• _What is required_
From the data below, retype exactly the lines starting with the one that contains "Suivre une formalité au" and ending with the one that contains "Fonctions du greffier", both included.

(Records drawn from a dataset)
──────────────────────────────
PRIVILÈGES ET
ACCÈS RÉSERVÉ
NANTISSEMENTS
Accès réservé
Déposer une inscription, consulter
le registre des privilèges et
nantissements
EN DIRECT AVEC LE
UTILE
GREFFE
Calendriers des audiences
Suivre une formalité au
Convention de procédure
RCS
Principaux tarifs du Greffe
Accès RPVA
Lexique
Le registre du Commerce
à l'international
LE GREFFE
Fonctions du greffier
──────────────────────────────
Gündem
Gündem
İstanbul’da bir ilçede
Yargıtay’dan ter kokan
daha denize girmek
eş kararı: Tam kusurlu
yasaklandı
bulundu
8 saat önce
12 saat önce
──────────────────────────────
• _Exercise response_
Suivre une formalité au
Convention de procédure
RCS
Principaux tarifs du Greffe
Accès RPVA
Lexique
Le registre du Commerce
à l'international
LE GREFFE
Fonctions du greffier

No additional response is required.